【3590】多趣味・凝り性は病気のせいでしょうか

Q: いつもサイトを拝見しております。
私は30代後半の双極性障害2型と診断されている女性です。
医師に少し自閉傾向もあるようだと言われております。

今回ご相談したいのは、私の多趣味・凝り性な性質についてです。

子どもの頃から集中力が強いと言われていましたが、大人になった今では何かに夢中になると、食事を忘れ(気付くと低血糖になります)、寝るのも惜しくて、そのことばかり考えるようになります。夢中になる対象は手芸、映画、有名人、動植物、何かの収集…など様々で、大体2、3ヶ月は続きます。その間、関連書籍を買いあさったり、ネットショップやオークションでもよく買い物をします。 そして急に他のものに興味が移ります。

過去にそうして好きで始めたことを今仕事にしていますが、体調の不安もあり、また独学なこともあり、今のままでは中途半端なのでは悩んでいます。
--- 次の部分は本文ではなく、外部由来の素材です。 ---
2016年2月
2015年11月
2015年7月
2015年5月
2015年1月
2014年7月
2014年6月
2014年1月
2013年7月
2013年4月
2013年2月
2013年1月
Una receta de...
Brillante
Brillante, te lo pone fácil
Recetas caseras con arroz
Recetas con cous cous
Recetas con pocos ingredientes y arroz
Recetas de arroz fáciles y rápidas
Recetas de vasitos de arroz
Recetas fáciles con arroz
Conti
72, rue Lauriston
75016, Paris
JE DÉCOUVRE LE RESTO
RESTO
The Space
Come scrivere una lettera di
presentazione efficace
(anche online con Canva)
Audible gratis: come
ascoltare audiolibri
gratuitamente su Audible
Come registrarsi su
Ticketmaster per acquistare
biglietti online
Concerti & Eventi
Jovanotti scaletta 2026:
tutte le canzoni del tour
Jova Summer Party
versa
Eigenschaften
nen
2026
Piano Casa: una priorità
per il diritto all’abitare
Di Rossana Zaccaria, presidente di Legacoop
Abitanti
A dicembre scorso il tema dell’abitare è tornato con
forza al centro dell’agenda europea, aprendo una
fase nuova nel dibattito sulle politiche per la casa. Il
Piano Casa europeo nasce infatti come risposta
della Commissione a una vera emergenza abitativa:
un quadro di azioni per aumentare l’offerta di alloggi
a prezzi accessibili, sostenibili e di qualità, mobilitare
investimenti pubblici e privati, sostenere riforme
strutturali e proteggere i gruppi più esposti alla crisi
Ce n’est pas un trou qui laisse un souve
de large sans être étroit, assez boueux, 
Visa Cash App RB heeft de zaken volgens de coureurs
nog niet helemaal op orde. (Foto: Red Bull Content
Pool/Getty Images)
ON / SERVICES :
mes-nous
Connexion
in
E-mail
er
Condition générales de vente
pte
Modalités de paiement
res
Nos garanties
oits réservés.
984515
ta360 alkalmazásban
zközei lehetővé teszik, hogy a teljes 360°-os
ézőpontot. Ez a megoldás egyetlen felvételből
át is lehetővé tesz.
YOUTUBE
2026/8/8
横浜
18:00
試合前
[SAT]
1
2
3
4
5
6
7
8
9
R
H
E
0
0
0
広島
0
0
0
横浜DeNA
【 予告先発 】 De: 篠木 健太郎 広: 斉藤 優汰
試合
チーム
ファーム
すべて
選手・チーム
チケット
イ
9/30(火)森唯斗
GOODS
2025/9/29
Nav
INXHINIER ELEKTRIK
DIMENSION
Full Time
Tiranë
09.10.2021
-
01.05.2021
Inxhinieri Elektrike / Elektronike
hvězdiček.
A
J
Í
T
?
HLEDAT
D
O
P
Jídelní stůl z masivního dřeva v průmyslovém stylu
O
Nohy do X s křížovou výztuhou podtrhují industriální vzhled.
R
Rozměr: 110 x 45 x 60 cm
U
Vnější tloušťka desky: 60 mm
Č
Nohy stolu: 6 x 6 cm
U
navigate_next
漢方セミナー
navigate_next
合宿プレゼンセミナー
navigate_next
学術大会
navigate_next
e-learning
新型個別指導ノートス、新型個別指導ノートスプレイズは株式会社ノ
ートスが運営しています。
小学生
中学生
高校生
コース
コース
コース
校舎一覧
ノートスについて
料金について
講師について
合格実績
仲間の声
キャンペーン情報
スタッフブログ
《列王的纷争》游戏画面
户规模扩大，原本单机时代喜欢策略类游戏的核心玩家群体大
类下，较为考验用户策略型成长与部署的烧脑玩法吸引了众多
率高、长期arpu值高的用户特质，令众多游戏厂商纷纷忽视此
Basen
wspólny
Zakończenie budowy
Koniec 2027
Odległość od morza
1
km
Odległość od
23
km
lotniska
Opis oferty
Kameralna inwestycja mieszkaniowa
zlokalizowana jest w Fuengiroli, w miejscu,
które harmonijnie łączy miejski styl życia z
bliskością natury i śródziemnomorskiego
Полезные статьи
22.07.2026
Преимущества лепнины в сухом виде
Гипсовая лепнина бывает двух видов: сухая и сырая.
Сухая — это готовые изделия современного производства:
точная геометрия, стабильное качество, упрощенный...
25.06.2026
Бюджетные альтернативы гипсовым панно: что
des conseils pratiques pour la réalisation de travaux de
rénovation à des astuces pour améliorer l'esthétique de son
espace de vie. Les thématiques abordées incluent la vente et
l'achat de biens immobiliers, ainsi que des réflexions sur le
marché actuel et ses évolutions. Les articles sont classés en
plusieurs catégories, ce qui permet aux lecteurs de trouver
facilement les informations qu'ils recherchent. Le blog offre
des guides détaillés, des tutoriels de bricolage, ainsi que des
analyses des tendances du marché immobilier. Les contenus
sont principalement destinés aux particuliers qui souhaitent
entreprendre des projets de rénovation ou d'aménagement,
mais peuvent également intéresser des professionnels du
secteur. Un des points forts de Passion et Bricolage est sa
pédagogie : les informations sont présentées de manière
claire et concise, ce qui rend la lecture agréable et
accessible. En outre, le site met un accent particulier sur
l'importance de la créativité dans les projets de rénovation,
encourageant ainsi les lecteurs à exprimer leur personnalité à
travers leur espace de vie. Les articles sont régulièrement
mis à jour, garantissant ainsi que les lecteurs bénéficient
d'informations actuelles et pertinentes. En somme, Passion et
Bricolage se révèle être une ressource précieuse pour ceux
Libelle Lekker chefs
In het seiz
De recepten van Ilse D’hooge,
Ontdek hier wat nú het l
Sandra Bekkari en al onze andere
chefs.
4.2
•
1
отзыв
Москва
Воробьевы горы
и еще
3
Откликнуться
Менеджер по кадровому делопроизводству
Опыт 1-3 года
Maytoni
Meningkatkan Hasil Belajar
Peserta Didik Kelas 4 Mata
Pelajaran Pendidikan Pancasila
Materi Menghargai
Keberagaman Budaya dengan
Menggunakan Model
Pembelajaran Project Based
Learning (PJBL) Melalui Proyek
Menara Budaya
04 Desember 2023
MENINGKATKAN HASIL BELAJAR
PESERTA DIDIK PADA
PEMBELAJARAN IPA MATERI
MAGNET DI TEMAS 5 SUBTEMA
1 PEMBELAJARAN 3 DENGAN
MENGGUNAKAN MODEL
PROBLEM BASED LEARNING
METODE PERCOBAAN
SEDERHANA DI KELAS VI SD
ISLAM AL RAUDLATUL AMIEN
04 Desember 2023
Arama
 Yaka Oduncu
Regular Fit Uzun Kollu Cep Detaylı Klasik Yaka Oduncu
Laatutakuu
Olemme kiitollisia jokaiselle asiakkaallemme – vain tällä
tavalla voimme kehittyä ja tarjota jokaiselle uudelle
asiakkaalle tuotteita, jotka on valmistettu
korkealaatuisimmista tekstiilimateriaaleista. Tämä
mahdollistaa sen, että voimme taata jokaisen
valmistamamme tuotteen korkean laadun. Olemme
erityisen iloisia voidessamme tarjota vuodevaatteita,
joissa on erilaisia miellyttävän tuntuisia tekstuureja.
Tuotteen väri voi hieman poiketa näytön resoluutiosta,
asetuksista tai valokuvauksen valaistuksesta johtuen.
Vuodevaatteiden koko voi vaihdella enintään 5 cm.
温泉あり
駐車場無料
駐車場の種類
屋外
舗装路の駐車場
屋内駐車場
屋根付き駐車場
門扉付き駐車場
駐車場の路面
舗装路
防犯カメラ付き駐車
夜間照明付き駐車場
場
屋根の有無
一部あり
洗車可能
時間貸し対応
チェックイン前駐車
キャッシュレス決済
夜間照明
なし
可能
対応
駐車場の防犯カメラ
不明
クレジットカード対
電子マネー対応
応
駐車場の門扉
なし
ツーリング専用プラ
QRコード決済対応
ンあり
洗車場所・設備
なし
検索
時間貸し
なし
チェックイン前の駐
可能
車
趣味にしても夢中になるわりにここ数年は特に忘れっぽく、覚えたことが身になっていません。
私の趣味の徹底ぶりや作ったものなどは他人には褒めてもらうのですが、自信が持てません。
仕事を失うことも恐れていて、お金を使うことに罪悪感を感じたりもします。

双極性障害の診断を受けてから色々病気について調べると、どうも同じように熱し易く冷め易い感じの人が多くいるようだと感じるのですが、これは病気の影響があるのでしょうか?
最近では、新しいことに興味を持つと「どうせまた冷めるんじゃないか」と虚しくなったり、もしかしてこれは現実逃避かある種の依存なのではと思ったりもします。
気持ちよく趣味に没頭できなくなった自分がいるのです。

 

林:
多趣味・凝り性は病気のせいでしょうか。

わかりません。理由は次の通りです。

1. 質問者がなぜ双極2型障害と診断されているかがわかりません。この診断が下されるためには、うつ病相と軽い躁病相があることが必要条件ですが、質問者におけるそれらの病相は具体的にどのようなものであったか、また、そもそもそれらの病相が本当にあったのかどうかが不明です。したがって質問者の診断名が不明ですので、「多趣味・凝り性は病気のせいでしょうか。」という質問に答えるための基礎となる「病気」が何であるかが不明です。これが最大の問題です。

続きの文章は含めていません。